-------- GIVEN DATA

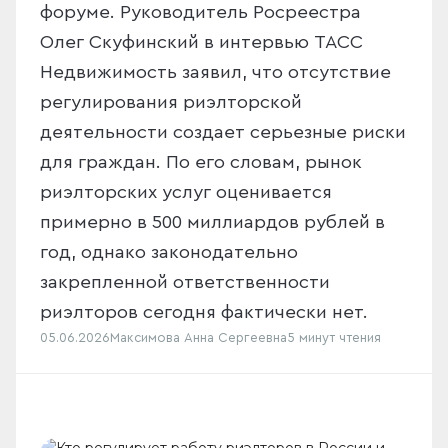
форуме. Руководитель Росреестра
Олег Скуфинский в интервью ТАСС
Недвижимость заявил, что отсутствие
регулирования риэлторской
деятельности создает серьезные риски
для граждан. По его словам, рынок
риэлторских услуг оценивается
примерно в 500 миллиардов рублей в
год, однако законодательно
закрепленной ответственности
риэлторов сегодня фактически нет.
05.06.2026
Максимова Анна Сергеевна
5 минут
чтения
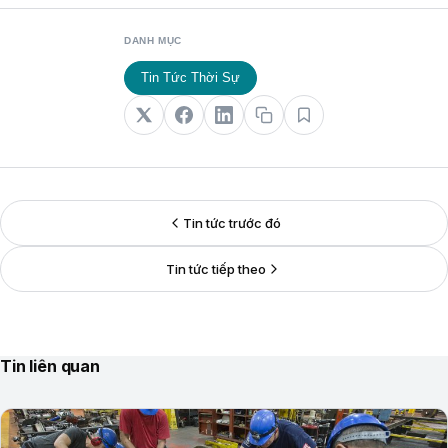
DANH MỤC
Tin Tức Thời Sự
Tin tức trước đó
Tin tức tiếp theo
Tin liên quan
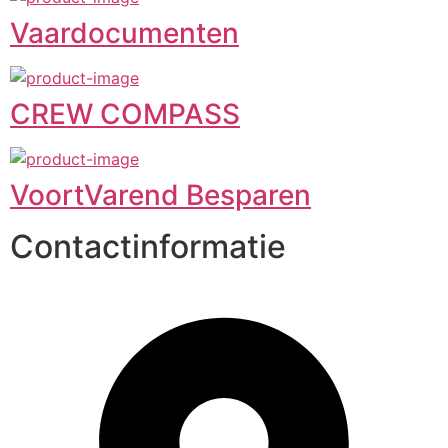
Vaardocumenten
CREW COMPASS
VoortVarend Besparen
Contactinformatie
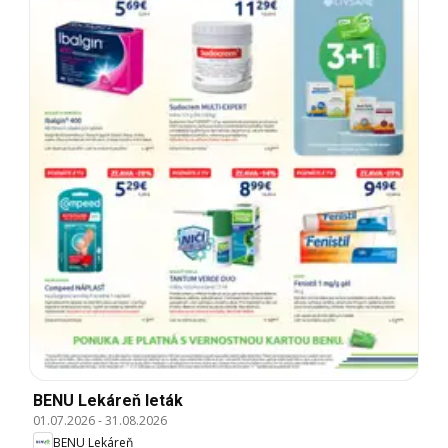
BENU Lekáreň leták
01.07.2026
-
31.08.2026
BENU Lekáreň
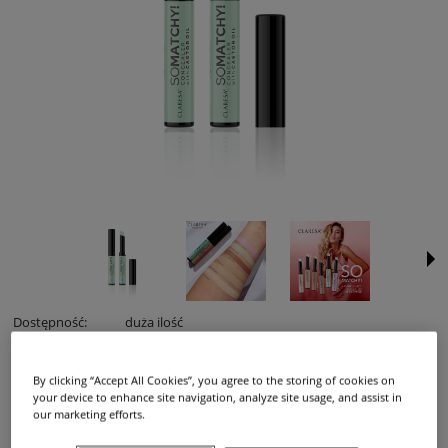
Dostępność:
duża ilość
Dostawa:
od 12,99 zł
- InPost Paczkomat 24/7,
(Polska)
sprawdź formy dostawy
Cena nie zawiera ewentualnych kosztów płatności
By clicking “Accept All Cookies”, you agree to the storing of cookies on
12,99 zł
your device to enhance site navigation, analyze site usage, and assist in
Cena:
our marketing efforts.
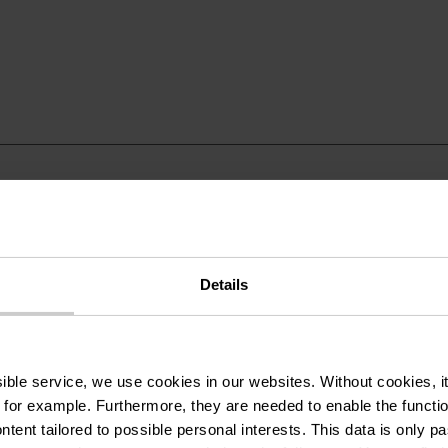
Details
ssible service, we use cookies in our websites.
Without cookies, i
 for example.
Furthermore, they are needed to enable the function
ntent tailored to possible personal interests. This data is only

----------------
-------- GIVEN DATA

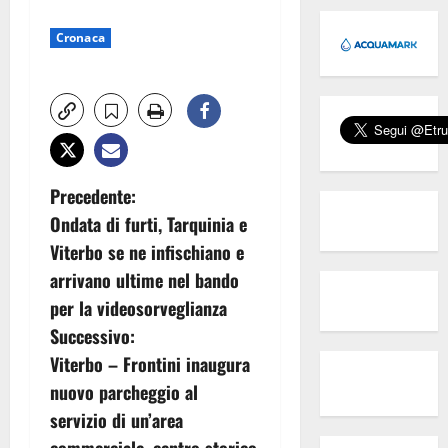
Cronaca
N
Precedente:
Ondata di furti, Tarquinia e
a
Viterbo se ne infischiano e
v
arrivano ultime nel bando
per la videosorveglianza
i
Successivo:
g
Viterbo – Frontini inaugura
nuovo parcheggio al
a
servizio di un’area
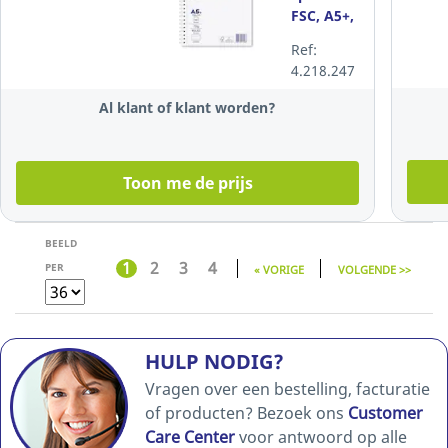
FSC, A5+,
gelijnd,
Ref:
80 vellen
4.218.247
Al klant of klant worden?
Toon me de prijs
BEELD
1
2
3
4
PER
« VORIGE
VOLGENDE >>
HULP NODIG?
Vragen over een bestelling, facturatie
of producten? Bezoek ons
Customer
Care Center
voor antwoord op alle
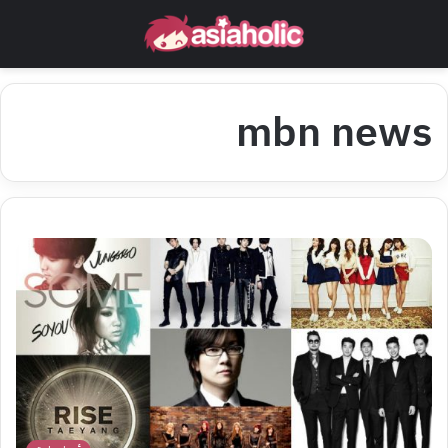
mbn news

----------------

### TASK TO COMPLETE
Check each line of the material for the word "cookies". Copy the ones that have it.

### SOLUTION
By clicking “Accept All Cookies”, you agree to the storing of cookies on
ssible service, we use cookies in our websites.
Without cookies, i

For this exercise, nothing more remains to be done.